He seemed more like the type to get donkey punched by a she-male hooker to me
It took you an unbelievable amount of time to realize that your ass was on fire.
its mom's weekend..did we need to couger proof the apt?
I have a sudden craving for National Treasure 2. THIS IS WHY DRUGS ARE AWESOME
Restaurants Roasting People Who Gave Them Negative Yelp Reviews (25 Pics)
Legit I think I might have gotten hepatitis C from licking the window of that last cab.

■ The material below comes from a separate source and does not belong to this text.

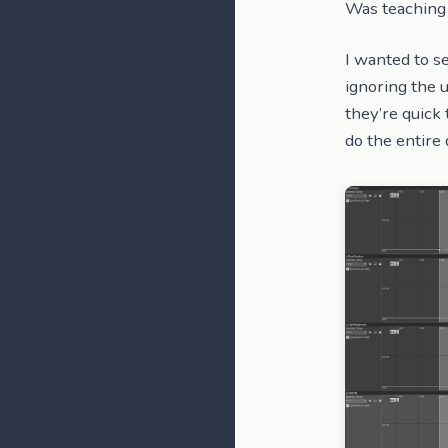
Was teaching 
I wanted to s
ignoring the u
they’re quick 
do the entire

i wanna pet his head its so fluffy. were gonna open a petting zoo
If I wake up with an unknown penis in me one more time I am literally going to press charges to the makers of tequila.
Skip school. Seven hour blow job Plus Disney movies. Day of champions
Things i learned at work today: do not put mayonaise on a tattoo, it will get infected.

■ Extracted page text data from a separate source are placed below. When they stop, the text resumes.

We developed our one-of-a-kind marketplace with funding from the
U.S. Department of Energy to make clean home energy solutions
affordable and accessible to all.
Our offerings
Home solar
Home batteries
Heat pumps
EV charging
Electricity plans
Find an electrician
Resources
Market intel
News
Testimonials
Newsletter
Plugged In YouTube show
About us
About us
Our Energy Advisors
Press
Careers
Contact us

Woman Posts Harassing DMs From Creep Online, Now He’s Upset Because People Told His Mom
how is it that I keep meeting up with you when Im drunk?
you stand on my porch screaming my name until I come out with you...
I probably won't go. Last time I got drunk with those guys I just started demanding people let me touch their beards.Then I mocked everyone who didn't have facial hair.
I think I need to expose myself to your dog so he knows that I am also a male.
I know I've never told you this before.. but Gyro sauce makes everything okay.
He told me to leave him behind and bury him in his batman pajamas. So two lessons I guess, don't give Tom whiskey and don't touch his daddy issues with a twenty nine and a half foot pole.
He wanted to take me to breakfast in the morning. He told me he respects me after I said no. I told him to respect me at a distance.